Ms. Pritzker, now 50, is the daughter of the entrepreneur Jay Pritzker, who created the Hyatt hotel chain, and whose death in 1999 ultimately left Ms. Pritzker with a fortune valued by Forbes Magazine last year at $1.9 billion.

Her wealth is a subject Ms. Pritzker declined to discuss last week. She explained, however, that her father was supportive when, after studying anthropology at Stanford, and then taking courses in documentary filmmaking, she joined a friend, Deborah Del Prete, to found a New York-based company that made music videos and public service advertisements, among other things.

Eschewing an executive position in the family business, Ms. Pritzker went on to make movies, beginning in 1989 with a thriller, “Simple Justice,” that was directed by Ms. Del Prete.

A producing partnership between the two dissolved about four years ago, Ms. Pritzker said. The separation came on the heels of a failure, “The Spirit,” which had a reported budget of about $60 million, but took in only about $20 million at the domestic box office.

Ms. Del Prete was involved with the early work on “Ender’s Game,” and is an executive producer of the film. “I enjoyed a wonderful partnership and friendship with Gigi and the success of OddLot, which we co-founded,” Ms. Del Prete said in an e-mail last week.

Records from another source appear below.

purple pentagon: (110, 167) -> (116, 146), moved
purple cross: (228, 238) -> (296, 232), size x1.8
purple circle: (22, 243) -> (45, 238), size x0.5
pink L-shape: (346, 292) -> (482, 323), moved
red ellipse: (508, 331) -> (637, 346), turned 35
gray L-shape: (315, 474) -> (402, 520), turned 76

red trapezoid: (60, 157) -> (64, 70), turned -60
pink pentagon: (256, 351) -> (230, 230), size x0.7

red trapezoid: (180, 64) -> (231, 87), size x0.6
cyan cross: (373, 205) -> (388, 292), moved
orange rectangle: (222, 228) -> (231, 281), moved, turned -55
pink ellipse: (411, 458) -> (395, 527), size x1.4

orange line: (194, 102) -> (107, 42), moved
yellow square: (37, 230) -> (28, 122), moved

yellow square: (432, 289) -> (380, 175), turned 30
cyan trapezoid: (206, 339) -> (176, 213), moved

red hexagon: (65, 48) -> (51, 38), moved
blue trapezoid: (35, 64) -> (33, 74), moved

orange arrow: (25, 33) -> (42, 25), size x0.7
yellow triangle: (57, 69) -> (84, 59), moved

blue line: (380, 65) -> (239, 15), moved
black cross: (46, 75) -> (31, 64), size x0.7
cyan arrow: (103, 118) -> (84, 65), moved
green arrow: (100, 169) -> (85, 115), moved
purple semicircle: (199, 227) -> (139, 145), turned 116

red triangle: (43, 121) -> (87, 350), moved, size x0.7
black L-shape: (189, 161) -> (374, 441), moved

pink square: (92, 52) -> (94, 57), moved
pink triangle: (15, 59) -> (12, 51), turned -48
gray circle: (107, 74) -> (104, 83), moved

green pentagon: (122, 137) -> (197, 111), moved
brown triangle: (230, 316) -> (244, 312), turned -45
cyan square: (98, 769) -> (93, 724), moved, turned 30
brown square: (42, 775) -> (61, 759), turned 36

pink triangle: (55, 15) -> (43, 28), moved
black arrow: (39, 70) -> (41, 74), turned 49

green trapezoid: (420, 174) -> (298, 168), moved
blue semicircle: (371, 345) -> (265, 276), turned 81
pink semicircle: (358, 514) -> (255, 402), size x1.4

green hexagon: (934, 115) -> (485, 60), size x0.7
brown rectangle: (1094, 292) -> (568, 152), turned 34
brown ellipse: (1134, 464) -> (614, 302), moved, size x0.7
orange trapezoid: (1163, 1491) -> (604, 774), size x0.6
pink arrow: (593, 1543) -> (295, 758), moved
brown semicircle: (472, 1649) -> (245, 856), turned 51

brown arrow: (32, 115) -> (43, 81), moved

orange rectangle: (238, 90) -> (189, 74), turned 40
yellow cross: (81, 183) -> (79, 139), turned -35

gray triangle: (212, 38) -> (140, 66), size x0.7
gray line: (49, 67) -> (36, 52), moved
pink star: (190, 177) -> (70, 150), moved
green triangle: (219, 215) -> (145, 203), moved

Since “The Spirit,” Ms. Pritzker said, OddLot has made money on its handful of films, which include “Rabbit Hole,” from 2010, and “Drive,” from 2011.

Under Mr. Lischak and Linda McDonough, who oversees film production, the company also added bits of architecture. Those include deals with the filmmakers Robert Rodriguez (whose credits include “Machete”) and Tom McCarthy (“The Visitor”); a stake in the Sierra/Affinity foreign film sales company and another in Cinetic Media, an independent film sales and distribution company.

The company’s films have touched several genres, including comedy, sports drama and, now, science fiction. Ms. Pritzker says she does not expect the movies to reflect her personal taste, but she has to find something to love in each of them.

Mainly, Ms. Pritzker said, the aim has been to create a working business, rather than simply to underwrite movies from a family fortune. In putting together “Ender’s Game,” for instance, OddLot joined Digital Domain in providing about 75 percent of the budget, some of that offset by advance foreign sales, while Summit contributed the balance.

In a telephone interview last week, Robert G. Friedman, co-chairman of the Lionsgate motion picture group, credited Ms. Pritzker with having spotted the potential in “Ender’s Game” at a time when most of Hollywood had given up on it.

“A lot of these things sort of hide in plain sight,” Mr. Friedman said. “It takes somebody’s passion to unearth them.”

It is virtually certain, he added, that Lionsgate will remain involved with OddLot.

“We’re friends and partners,” he said. “And friends and partners tend to talk to each other first.”